*Directions for this task*:
Starting at the line with "penting yang diperlukan", copy each line through the last one below exactly as written, without any pictures.

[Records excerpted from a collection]
- Opening Delimiter -

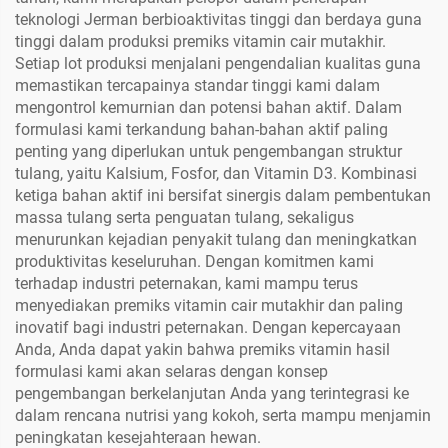
teknologi Jerman berbioaktivitas tinggi dan berdaya guna
tinggi dalam produksi premiks vitamin cair mutakhir.
Setiap lot produksi menjalani pengendalian kualitas guna
memastikan tercapainya standar tinggi kami dalam
mengontrol kemurnian dan potensi bahan aktif. Dalam
formulasi kami terkandung bahan-bahan aktif paling
penting yang diperlukan untuk pengembangan struktur
tulang, yaitu Kalsium, Fosfor, dan Vitamin D3. Kombinasi
ketiga bahan aktif ini bersifat sinergis dalam pembentukan
massa tulang serta penguatan tulang, sekaligus
menurunkan kejadian penyakit tulang dan meningkatkan
produktivitas keseluruhan. Dengan komitmen kami
terhadap industri peternakan, kami mampu terus
menyediakan premiks vitamin cair mutakhir dan paling
inovatif bagi industri peternakan. Dengan kepercayaan
Anda, Anda dapat yakin bahwa premiks vitamin hasil
formulasi kami akan selaras dengan konsep
pengembangan berkelanjutan Anda yang terintegrasi ke
dalam rencana nutrisi yang kokoh, serta mampu menjamin
peningkatan kesejahteraan hewan.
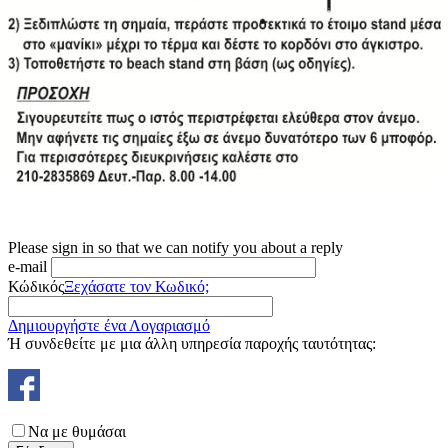
Please sign in so that we can notify you about a reply
e-mail
Κώδικός
Ξεχάσατε τον Κωδικό;
Δημιουργήστε ένα Λογαριασμό
Ή συνδεθείτε με μια άλλη υπηρεσία παροχής ταυτότητας:
Να με θυμάσαι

- Closing Delimiter -

*Finished task*:
penting yang diperlukan untuk pengembangan struktur
tulang, yaitu Kalsium, Fosfor, dan Vitamin D3. Kombinasi
ketiga bahan aktif ini bersifat sinergis dalam pembentukan
massa tulang serta penguatan tulang, sekaligus
menurunkan kejadian penyakit tulang dan meningkatkan
produktivitas keseluruhan. Dengan komitmen kami
terhadap industri peternakan, kami mampu terus
menyediakan premiks vitamin cair mutakhir dan paling
inovatif bagi industri peternakan. Dengan kepercayaan
Anda, Anda dapat yakin bahwa premiks vitamin hasil
formulasi kami akan selaras dengan konsep
pengembangan berkelanjutan Anda yang terintegrasi ke
dalam rencana nutrisi yang kokoh, serta mampu menjamin
peningkatan kesejahteraan hewan.
Please sign in so that we can notify you about a reply
e-mail
Κώδικός
Ξεχάσατε τον Κωδικό;
Δημιουργήστε ένα Λογαριασμό
Ή συνδεθείτε με μια άλλη υπηρεσία παροχής ταυτότητας:
Να με θυμάσαι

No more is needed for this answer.